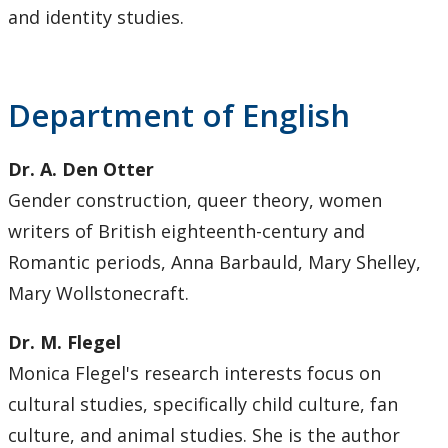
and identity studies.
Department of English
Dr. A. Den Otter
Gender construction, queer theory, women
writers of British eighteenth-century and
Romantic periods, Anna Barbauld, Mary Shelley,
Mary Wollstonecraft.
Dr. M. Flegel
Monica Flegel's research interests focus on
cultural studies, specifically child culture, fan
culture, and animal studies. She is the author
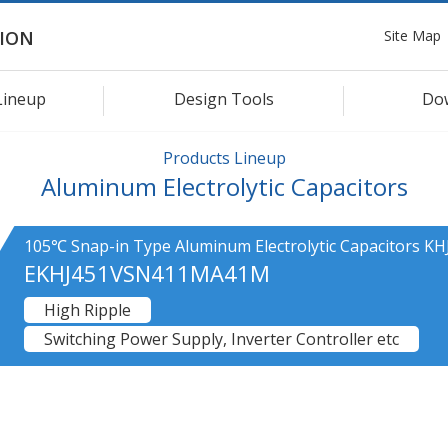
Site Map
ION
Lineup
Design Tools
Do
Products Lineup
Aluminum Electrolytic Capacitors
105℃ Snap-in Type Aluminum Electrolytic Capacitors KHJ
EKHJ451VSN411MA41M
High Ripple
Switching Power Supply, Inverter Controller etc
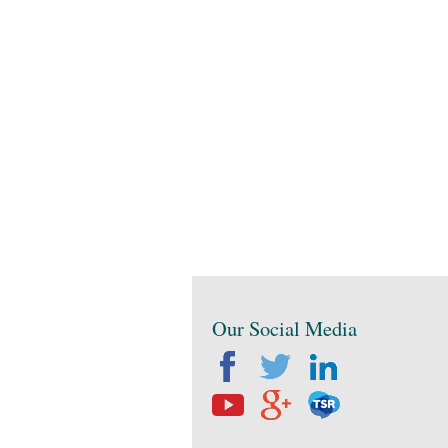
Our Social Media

★ ★ ★ ★ ★

◆ WORK ORDER:
Word for word and without pictures, restate only the lines running from the one that contains "writers of British eighteenth-century and" through the last line of the listing above.

◆ EXERCISE SOLUTION:
writers of British eighteenth-century and
Romantic periods, Anna Barbauld, Mary Shelley,
Mary Wollstonecraft.
Dr. M. Flegel
Monica Flegel's research interests focus on
cultural studies, specifically child culture, fan
culture, and animal studies. She is the author
Site Map
ION
Lineup
Design Tools
Do
Products Lineup
Aluminum Electrolytic Capacitors
105℃ Snap-in Type Aluminum Electrolytic Capacitors KHJ
EKHJ451VSN411MA41M
High Ripple
Switching Power Supply, Inverter Controller etc
Our Social Media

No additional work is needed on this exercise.